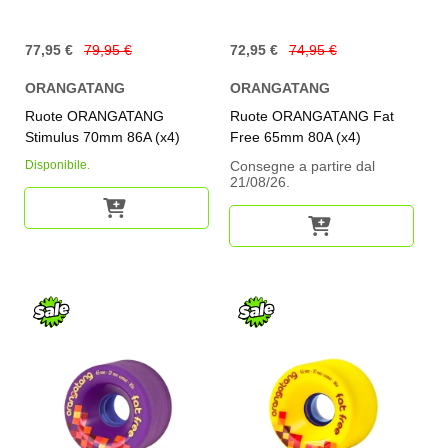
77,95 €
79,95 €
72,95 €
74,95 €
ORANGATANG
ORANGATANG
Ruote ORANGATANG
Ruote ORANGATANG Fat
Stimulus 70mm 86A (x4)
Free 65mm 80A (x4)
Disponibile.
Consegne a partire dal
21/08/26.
——
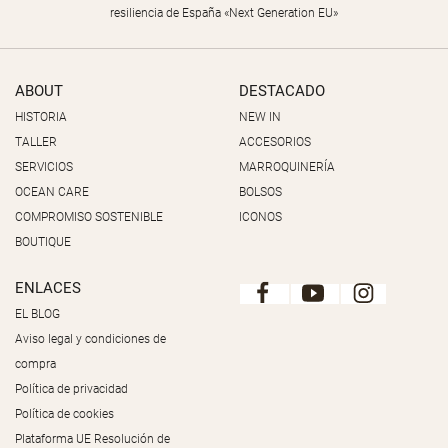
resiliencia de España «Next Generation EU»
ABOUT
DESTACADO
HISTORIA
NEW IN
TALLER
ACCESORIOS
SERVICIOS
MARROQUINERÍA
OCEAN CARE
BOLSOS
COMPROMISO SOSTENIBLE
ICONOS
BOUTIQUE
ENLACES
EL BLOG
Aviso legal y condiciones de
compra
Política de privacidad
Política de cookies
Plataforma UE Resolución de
——
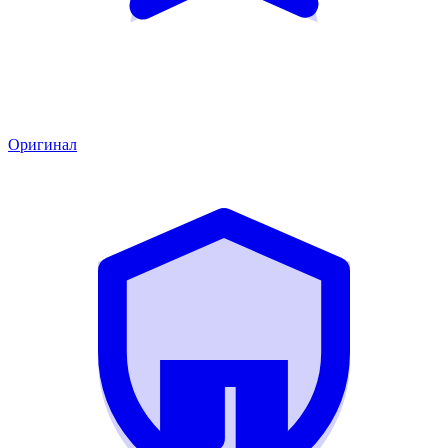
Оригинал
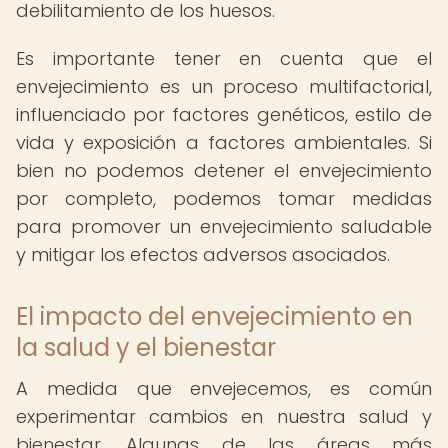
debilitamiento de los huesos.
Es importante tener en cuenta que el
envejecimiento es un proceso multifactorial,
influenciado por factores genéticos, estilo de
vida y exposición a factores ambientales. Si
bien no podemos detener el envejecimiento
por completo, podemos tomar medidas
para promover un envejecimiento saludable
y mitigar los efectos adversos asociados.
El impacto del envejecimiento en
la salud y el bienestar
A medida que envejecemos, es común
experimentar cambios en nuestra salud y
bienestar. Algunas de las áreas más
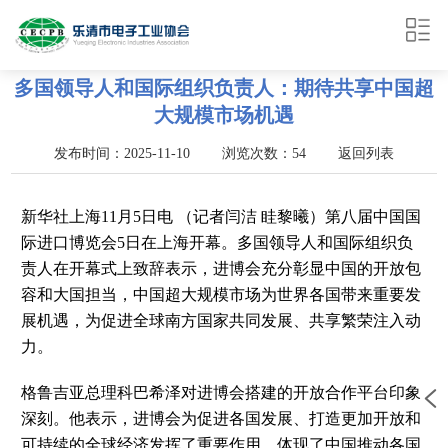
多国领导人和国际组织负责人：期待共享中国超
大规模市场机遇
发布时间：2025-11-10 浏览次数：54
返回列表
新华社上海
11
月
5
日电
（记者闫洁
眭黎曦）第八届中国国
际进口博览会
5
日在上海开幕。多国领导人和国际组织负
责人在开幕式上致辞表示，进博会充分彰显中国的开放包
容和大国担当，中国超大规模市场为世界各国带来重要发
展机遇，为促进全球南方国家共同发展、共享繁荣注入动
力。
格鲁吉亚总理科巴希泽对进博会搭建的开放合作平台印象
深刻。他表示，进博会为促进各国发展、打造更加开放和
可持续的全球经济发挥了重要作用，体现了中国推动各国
——
• Problem to work on
From the data above, copy each line where the string "podemos" appears.

• Final answer
bien no podemos detener el envejecimiento
por completo, podemos tomar medidas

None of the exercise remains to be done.